----- Information shown

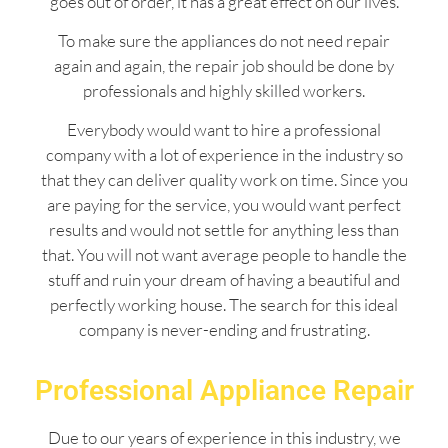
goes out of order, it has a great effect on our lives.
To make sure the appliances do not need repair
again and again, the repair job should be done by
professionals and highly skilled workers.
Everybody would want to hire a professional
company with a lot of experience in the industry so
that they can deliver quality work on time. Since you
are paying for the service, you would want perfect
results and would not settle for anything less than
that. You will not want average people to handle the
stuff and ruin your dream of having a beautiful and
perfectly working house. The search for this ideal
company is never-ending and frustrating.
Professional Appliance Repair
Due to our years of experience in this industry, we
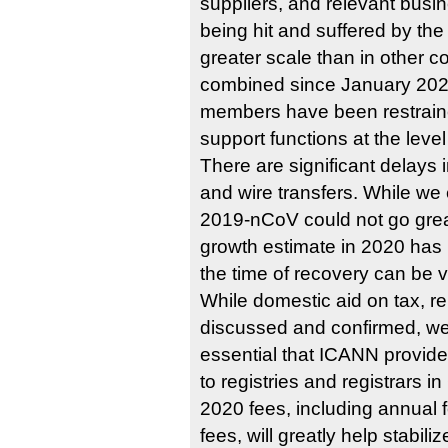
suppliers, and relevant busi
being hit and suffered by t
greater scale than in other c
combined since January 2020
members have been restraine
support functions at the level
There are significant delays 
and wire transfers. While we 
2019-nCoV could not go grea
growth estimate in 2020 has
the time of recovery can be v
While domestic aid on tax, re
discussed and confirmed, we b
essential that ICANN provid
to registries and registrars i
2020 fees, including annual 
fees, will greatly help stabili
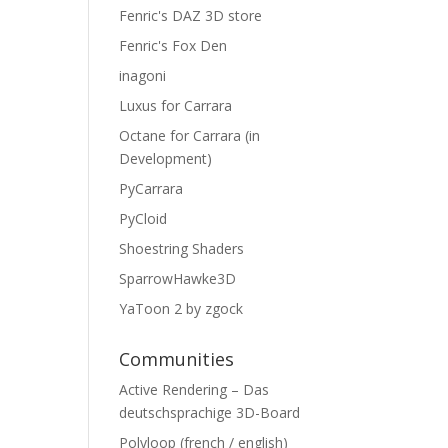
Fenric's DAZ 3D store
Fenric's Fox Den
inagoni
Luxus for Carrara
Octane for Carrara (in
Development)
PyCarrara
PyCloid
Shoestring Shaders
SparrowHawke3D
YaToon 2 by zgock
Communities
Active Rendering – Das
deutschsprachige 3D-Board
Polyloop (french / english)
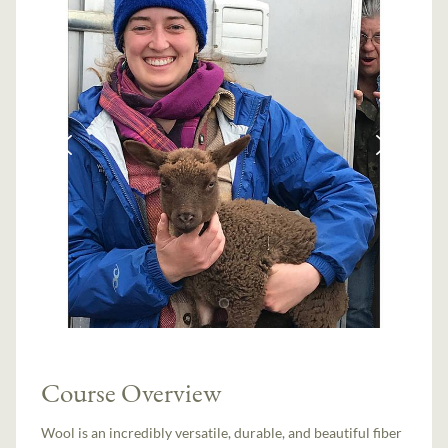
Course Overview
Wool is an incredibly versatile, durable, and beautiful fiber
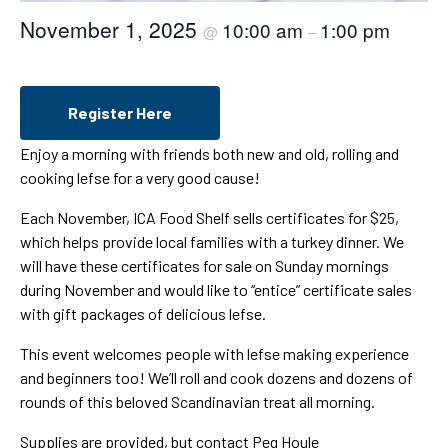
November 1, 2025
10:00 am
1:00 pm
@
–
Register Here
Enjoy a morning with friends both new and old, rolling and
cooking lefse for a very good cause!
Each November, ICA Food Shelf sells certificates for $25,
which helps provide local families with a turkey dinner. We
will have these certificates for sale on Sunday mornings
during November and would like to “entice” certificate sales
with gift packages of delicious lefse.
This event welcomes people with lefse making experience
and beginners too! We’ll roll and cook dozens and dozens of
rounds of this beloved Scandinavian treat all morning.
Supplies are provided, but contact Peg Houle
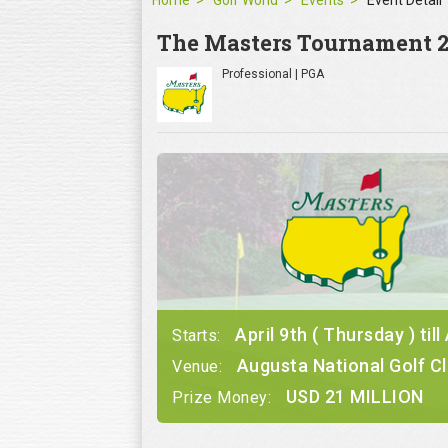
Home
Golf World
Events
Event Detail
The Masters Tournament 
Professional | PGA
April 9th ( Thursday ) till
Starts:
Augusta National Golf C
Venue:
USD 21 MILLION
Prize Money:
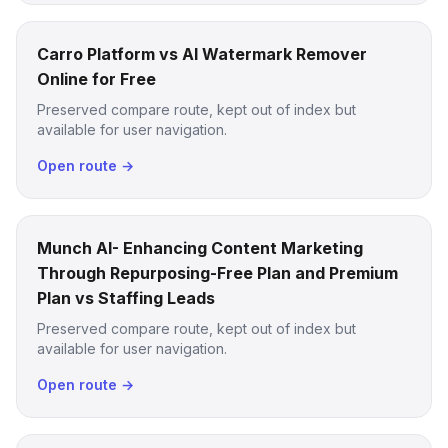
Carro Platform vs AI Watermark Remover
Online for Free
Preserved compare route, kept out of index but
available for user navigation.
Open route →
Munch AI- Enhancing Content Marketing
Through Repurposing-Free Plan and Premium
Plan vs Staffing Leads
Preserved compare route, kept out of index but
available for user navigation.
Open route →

----------
----- Information shown

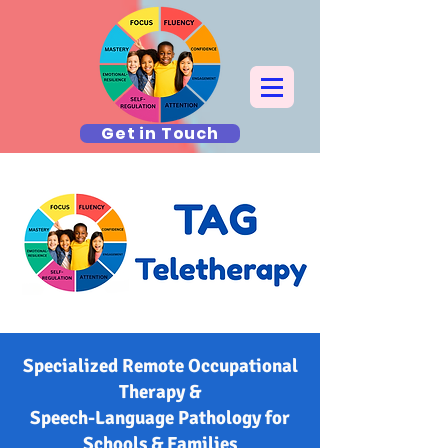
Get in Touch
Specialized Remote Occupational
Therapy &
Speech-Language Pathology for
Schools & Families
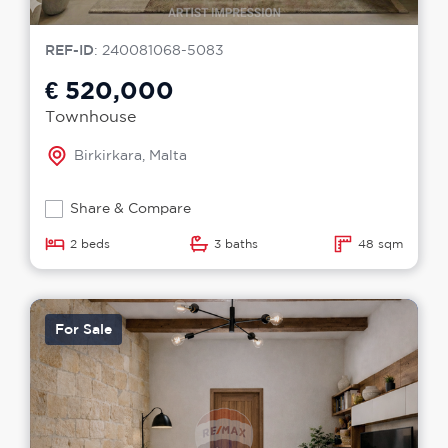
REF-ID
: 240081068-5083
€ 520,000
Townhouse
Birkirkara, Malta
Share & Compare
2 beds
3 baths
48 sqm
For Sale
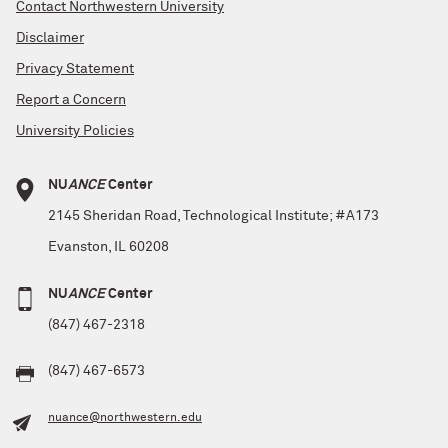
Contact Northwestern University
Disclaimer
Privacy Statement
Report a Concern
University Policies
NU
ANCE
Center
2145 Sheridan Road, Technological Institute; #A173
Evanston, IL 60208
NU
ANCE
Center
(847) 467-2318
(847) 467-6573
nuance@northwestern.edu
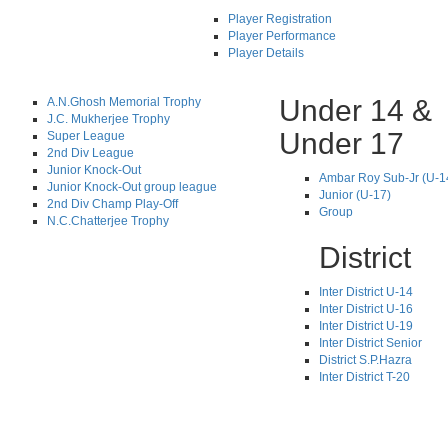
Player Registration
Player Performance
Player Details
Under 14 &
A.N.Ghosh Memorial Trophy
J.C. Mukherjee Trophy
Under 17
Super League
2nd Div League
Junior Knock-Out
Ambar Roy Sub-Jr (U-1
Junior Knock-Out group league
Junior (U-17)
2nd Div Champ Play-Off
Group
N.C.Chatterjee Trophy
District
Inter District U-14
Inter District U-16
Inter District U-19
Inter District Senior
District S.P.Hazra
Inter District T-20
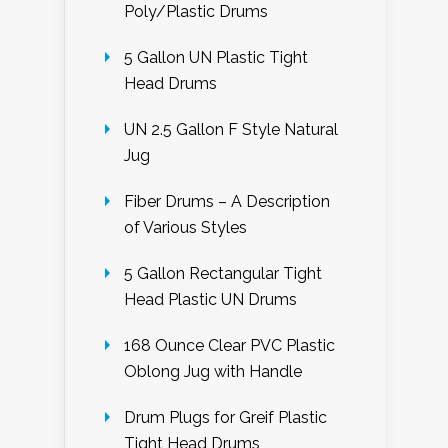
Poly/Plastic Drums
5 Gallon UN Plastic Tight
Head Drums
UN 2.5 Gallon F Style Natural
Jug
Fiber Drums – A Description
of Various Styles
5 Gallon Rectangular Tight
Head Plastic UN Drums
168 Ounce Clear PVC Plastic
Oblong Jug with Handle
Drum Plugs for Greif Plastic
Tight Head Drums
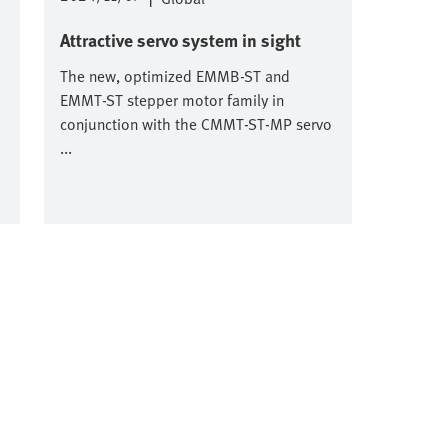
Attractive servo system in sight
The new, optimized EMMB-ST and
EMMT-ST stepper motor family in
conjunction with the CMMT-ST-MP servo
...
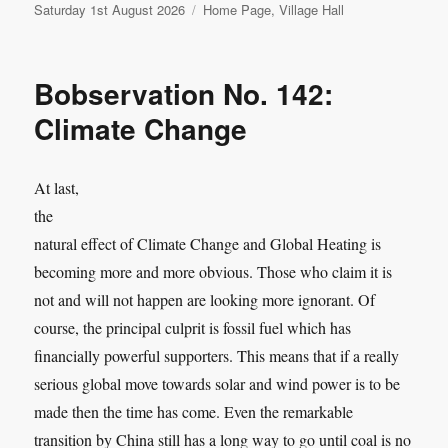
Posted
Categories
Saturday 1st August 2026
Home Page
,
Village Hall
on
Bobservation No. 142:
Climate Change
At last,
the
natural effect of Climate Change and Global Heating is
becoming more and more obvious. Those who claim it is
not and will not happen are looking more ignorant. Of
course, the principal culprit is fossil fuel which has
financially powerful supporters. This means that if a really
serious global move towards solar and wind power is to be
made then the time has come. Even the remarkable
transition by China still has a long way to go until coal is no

----------

Prompt | Answer with a single number: the count of lines above that contain the string "effect".

Exercise result | 2